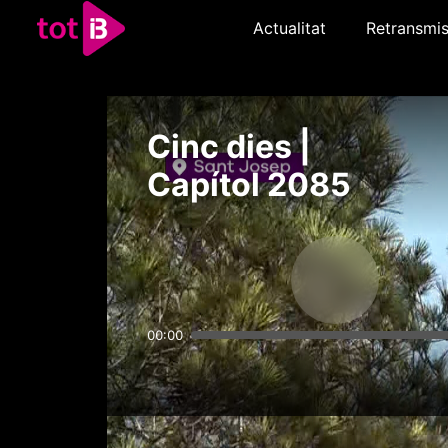
Actualitat
Retransmis
Cinc dies |
Capítol 2085
00:00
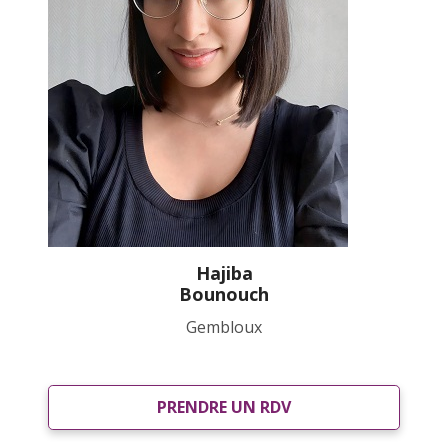
Hajiba
Bounouch
Gembloux
PRENDRE UN RDV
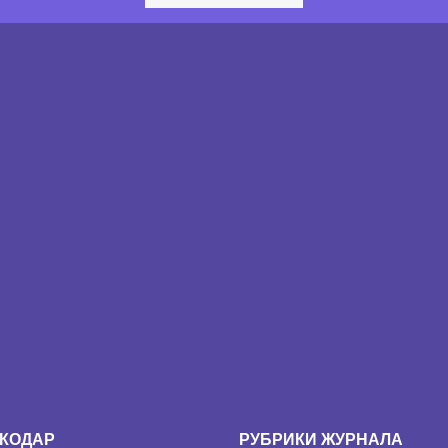
КОДАР
РУБРИКИ ЖУРНАЛА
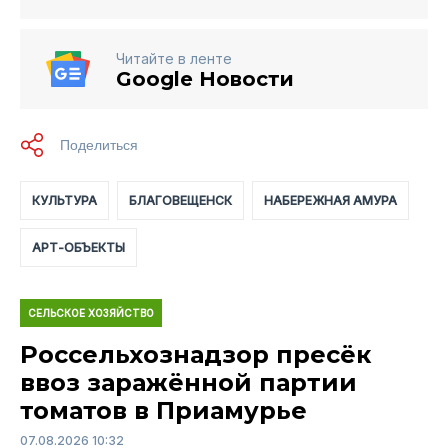
Читайте в ленте
Google Новости
КУЛЬТУРА
БЛАГОВЕЩЕНСК
НАБЕРЕЖНАЯ АМУРА
АРТ-ОБЪЕКТЫ
СЕЛЬСКОЕ ХОЗЯЙСТВО
Россельхознадзор пресёк
ввоз заражённой партии
томатов в Приамурье
07.08.2026 10:32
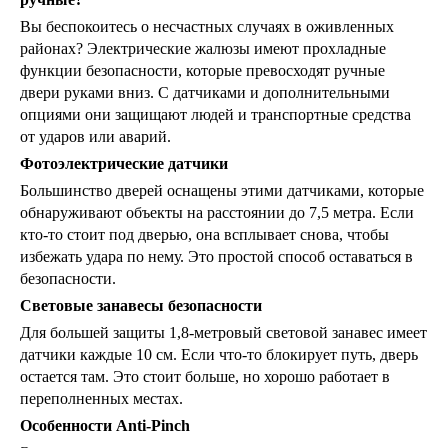
Вы беспокоитесь о несчастных случаях в оживленных
районах? Электрические жалюзы имеют прохладные
функции безопасности, которые превосходят ручные
двери руками вниз. С датчиками и дополнительными
опциями они защищают людей и транспортные средства
от ударов или аварий.
Фотоэлектрические датчики
Большинство дверей оснащены этими датчиками, которые
обнаруживают объекты на расстоянии до 7,5 метра. Если
кто-то стоит под дверью, она всплывает снова, чтобы
избежать удара по нему. Это простой способ оставаться в
безопасности.
Световые занавесы безопасности
Для большей защиты 1,8-метровый световой занавес имеет
датчики каждые 10 см. Если что-то блокирует путь, дверь
остается там. Это стоит больше, но хорошо работает в
переполненных местах.
Особенности Anti-Pinch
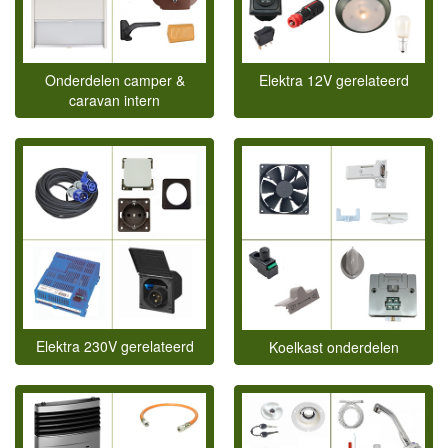
Onderdelen camper &
Elektra 12V gerelateerd
caravan intern
Elektra 230V gerelateerd
Koelkast onderdelen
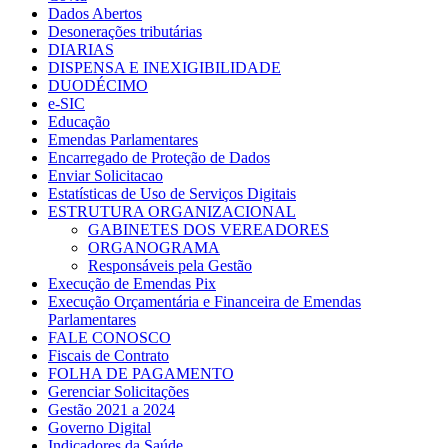
Dados Abertos
Desonerações tributárias
DIARIAS
DISPENSA E INEXIGIBILIDADE
DUODÉCIMO
e-SIC
Educação
Emendas Parlamentares
Encarregado de Proteção de Dados
Enviar Solicitacao
Estatísticas de Uso de Serviços Digitais
ESTRUTURA ORGANIZACIONAL
GABINETES DOS VEREADORES
ORGANOGRAMA
Responsáveis pela Gestão
Execução de Emendas Pix
Execução Orçamentária e Financeira de Emendas
Parlamentares
FALE CONOSCO
Fiscais de Contrato
FOLHA DE PAGAMENTO
Gerenciar Solicitações
Gestão 2021 a 2024
Governo Digital
Indicadores da Saúde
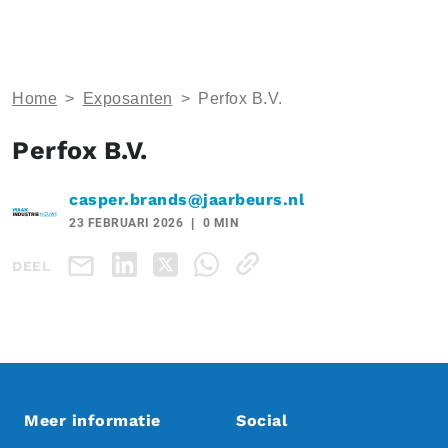
Home
>
Exposanten
>
Perfox B.V.
Perfox B.V.
casper.brands@jaarbeurs.nl
23 FEBRUARI 2026
0 MIN
DEEL
Meer informatie
Social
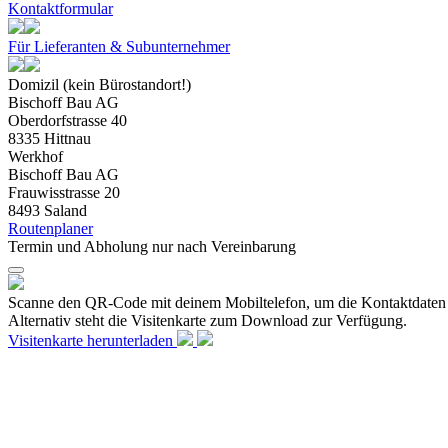
Kontaktformular
Für Lieferanten & Subunternehmer
Domizil (kein Bürostandort!)
Bischoff Bau AG
Oberdorfstrasse 40
8335 Hittnau
Werkhof
Bischoff Bau AG
Frauwisstrasse 20
8493 Saland
Routenplaner
Termin und Abholung nur nach Vereinbarung
Scanne den QR-Code mit deinem Mobiltelefon, um die Kontaktdaten 
Alternativ steht die Visitenkarte zum Download zur Verfügung.
Visitenkarte herunterladen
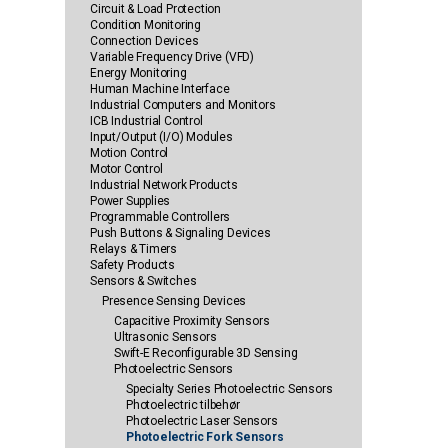
Circuit & Load Protection
Condition Monitoring
Connection Devices
Variable Frequency Drive (VFD)
Energy Monitoring
Human Machine Interface
Industrial Computers and Monitors
ICB Industrial Control
Input/Output (I/O) Modules
Motion Control
Motor Control
Industrial Network Products
Power Supplies
Programmable Controllers
Push Buttons & Signaling Devices
Relays & Timers
Safety Products
Sensors & Switches
Presence Sensing Devices
Capacitive Proximity Sensors
Ultrasonic Sensors
Swift-E Reconfigurable 3D Sensing
Photoelectric Sensors
Specialty Series Photoelectric Sensors
Photoelectric tilbehør
Photoelectric Laser Sensors
Photoelectric Fork Sensors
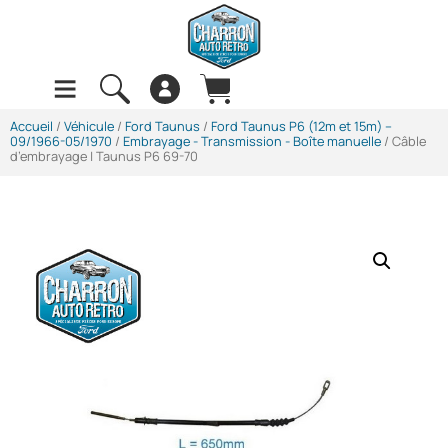
Accueil
/
Véhicule
/
Ford Taunus
/
Ford Taunus P6 (12m et 15m) --
09/1966-05/1970
/
Embrayage - Transmission - Boîte manuelle
/ Câble
d’embrayage | Taunus P6 69-70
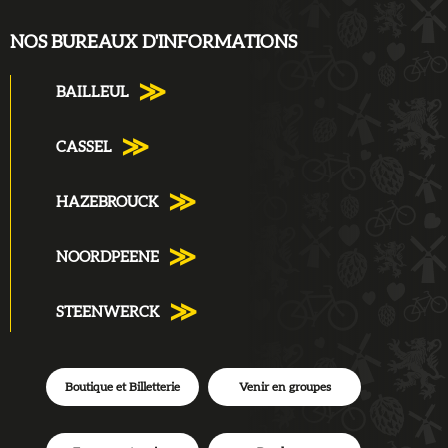
NOS BUREAUX D'INFORMATIONS
BAILLEUL
CASSEL
HAZEBROUCK
NOORDPEENE
STEENWERCK
Boutique et Billetterie
Venir en groupes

● ● ●

PROBLEM:
Lines above that have "Если": copy each of them.

YOUR RESPONSE:
обнаруживают объекты на расстоянии до 7,5 метра. Если
датчики каждые 10 см. Если что-то блокирует путь, дверь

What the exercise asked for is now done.